Melihat Dekat Ibu-Ibu Pulau Ngenang Membatik dan Menenun Motif Khas Alam Pesisir

Rumah Tenun Pulau Ngenang
Suhana saat tengah mengerjakan kain tenun pesanan pelanggannya. (Foto: Muhamad Ishlahuddin)

BATAM – Pulau Ngenang semakin dikenal luas oleh masyarakat lokal hingga mancanegara dengan keindahan alam dan kerajinan tangan penduduknya di Kota Batam, Provinsi Kepulauan Riau.

Pulau itu sebelumnya diprospek Pemerinmtah Kota (Pemkot) Batam sebagai salah satu daerah wisata. Untuk menuju ke Pulau Ngenang hanya butuh waktu sekitar 20 menit karena berjarak tiga kilometer dari Pelabuhan Telaga Punggur, Batam.

Di pulau itu belasan ibu-ibu perajin batik dan tenun, salah satunya Suhana, perajin tenun. Seperti kebanyakan wanita Melayu di pulau-pulau kecil, Suhana adalah seorang nelayan gemar memancing. Ia juga seringkali menghabiskan waktunya dengan mencari kerang saat air surut, atau mereka menyebutnya “bekarang” .

“Jadi sebenarnya kita masyarakat Melayu tak terpikir awalnya terkait wisata.

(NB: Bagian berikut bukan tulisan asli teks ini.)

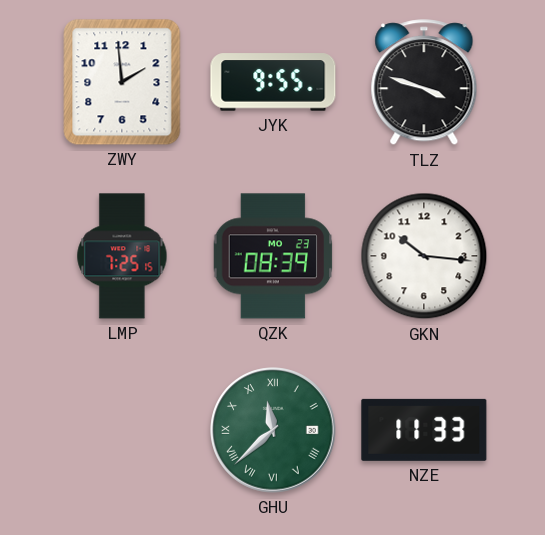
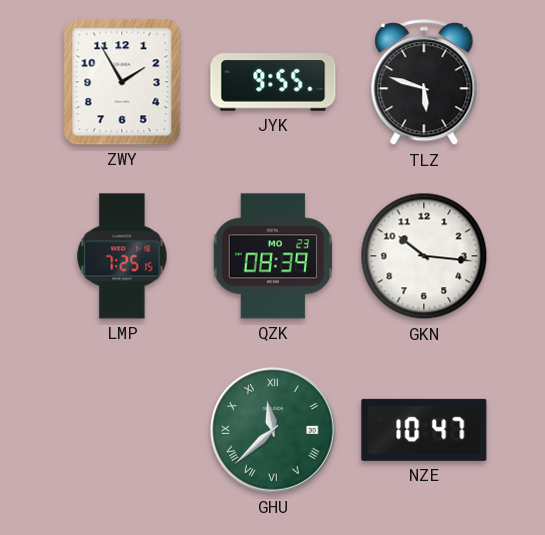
ZWY: 1:59 -> 1:55
TLZ: 3:48 -> 5:48
NZE: 11:33 -> 10:47
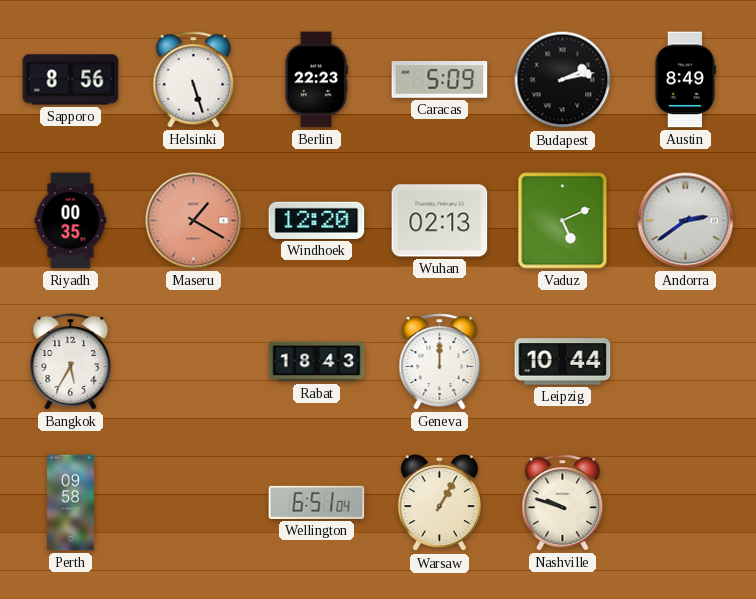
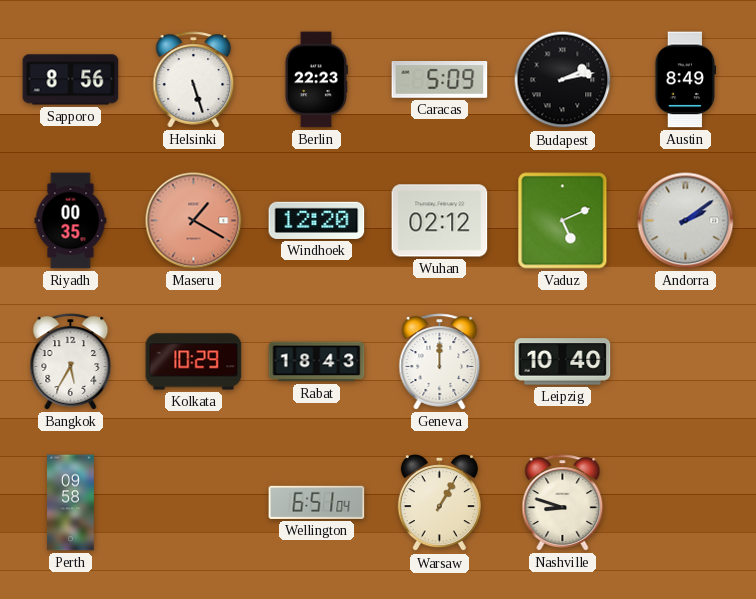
Wuhan: 02:13 -> 02:12
Andorra: 2:39 -> 2:09
Kolkata: none -> 10:29
Leipzig: 10:44 -> 10:40
Nashville: 9:48 -> 8:48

Tapi setelah Dinas Pariwisata mulai menjadikan Ngenang pulau wisata, kita mulailah buat kerajinan untuk menarik orang yang berkunjung,” kata Suhana kepada ulasan.co, Selasa 26 Desember 2023.

Ia menceritakan, sekitar tahun 2018 akhir, Dewan Kerajinan Nasional Daerah (Dekranasda) Kota Batam mulai mengajarkannya dan beberapa wanita di Pulau Ngenang menenun. Menurutnya, butuh waktu berbulan-bulan hingga akhirnya bisa mengerjakan tenunan sendiri.

Awalnya ada 18 orang yang mulai belajar menenun, tapi satu per satu mulai mundur teratur, merasa kesulitan menenun.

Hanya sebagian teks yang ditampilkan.